Reference Updated April 7, 2026

CAGR

Category: Compare periods

Overview

The CAGR function computes the Compound Annual Growth Rate between a current value and the value N periods earlier, taking compounding into account. It works along a chosen level (e.g. Year, Month) or any non-time dimension.

Use this function when you need to measure compound growth over multiple periods, for example multi-year revenue growth.

Syntax

CAGR('Node', NumberOfPeriods [, "Level" [, "InvalidHandling"]])

Example usage: CAGR('Revenue', 3)

Parameters

ParameterDescriptionTypeRequiredDefault
NodeInput node whose values provide the end and start of the CAGR calculationNode referenceYes
NumberOf PeriodsHow many steps back to compare. Must be a whole number >= 1. Can also be a node without dimensionality.Number or node referenceYes
LevelThe level along which periods are countedLevel nameNoTime dimension
InvalidHandlingControls how rows with calculation errors (e.g. division by zero) are treatedKeywordNo"FailOnInvalid"

InvalidHandling options:

  • "FailOnInvalid": Any invalid entry causes an error. This is the default.
  • "IgnoreInvalid": Invalid entries are silently omitted from the result. If all rows are invalid, the result is empty.

Output Shape

AspectBehavior
DimensionalitySame as input.
Time rangeThe first N periods are dropped (no start value N periods back to compare against). Periods with missing start or end values are also dropped.
ValuesCAGR as a ratio:(end_value / start_value)^(1/N) - 1. A result of 0.5 means 50% compound annual growth.
Row countReduced. At minimum, the first N periods are removed.

Watch Out

  • If Level is omitted, the node must include a level from the time dimension.
  • The Level must be the lowest level in its dimension hierarchy on the input node. You cannot use a higher level (e.g. "Year" when the node has "Month" data).
  • The Level cannot be a linked level of another level on the node.
  • NumberOfPeriods must be a whole number >= 1. If it is a node, that node must have no levels.
  • A start value of 0 causes a division-by-zero error. Use "IgnoreInvalid" to skip these entries instead of failing.

Examples

CAGR along the time dimension

This example calculates the compound growth rate over 2 years for each country. Note that missing data points (e.g. US 2028) cause gaps in the result.

Input node: Revenue

YearCountryValue
2025DE100
2026DE200
2027DE300
2028DE400
2029DE500
2030DE600
2025US100
2026US200
2027US250
2029US300
2030US400

Formula: CAGR('Revenue', 2) = CAGR('Revenue', 2, "Year") = CAGR('Revenue', 2, "Year", "FailOnInvalid")

YearCountry→ CAGR Result
2027DE73.21%
2028DE41.42%
2029DE29.10%
2030DE22.47%
2027US58.11%
2029US9.54%

There is no 2028 value for the US in the original data. This means the CAGR value cannot be calculated for 2028 (no end value) and 2030 (no start value 2 years prior).
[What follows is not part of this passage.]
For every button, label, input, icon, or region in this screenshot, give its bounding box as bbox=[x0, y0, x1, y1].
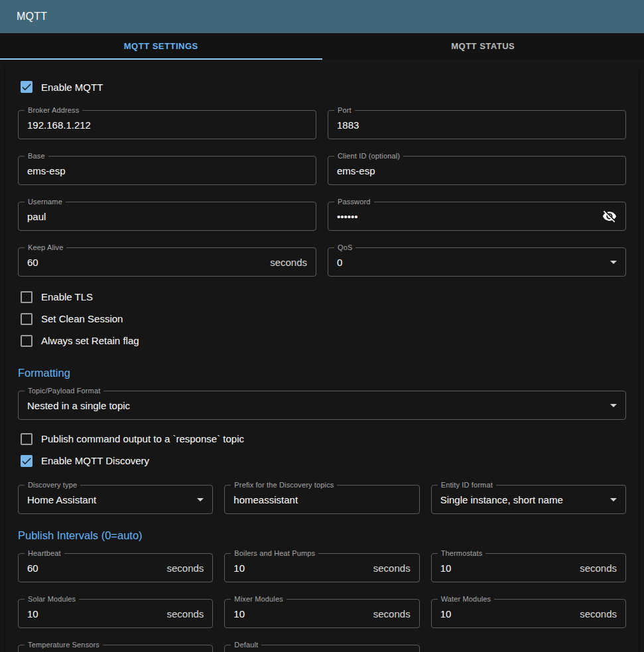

CAGR along a non-time dimension

This example computes CAGR along the Product dimension instead of time, comparing each product to its predecessor in the dimension hierarchy.

Dimension: Product

Level NameLevel Key
Product A1
Product B2
Product C3

Input node: Revenue

YearProductValue
2025Product A100
2025Product B250
2025Product C200
2026Product A150
2026Product B250
2026Product C250
2027Product A200
2027Product C300

Formula: CAGR('Revenue', 1, "Product")

YearProduct→ CAGR Result
2025Product B150%
2025Product C-20%
2026Product B66.67%
2026Product C0.00%

Product A has no prior level in the dimension hierarchy, so no CAGR can be calculated. Product B and Product C both have prior levels.


FunctionWhen to use instead
YOY_RELWhen you only need growth compared to one period back (no compounding). CAGR smooths growth over N periods; YOY_REL gives the raw single-period change.
YOY_ABSWhen you need the absolute difference to the previous year, not a percentage growth rate.
DELTA_RELWhen you need relative change along any dimension (not just time), without compounding.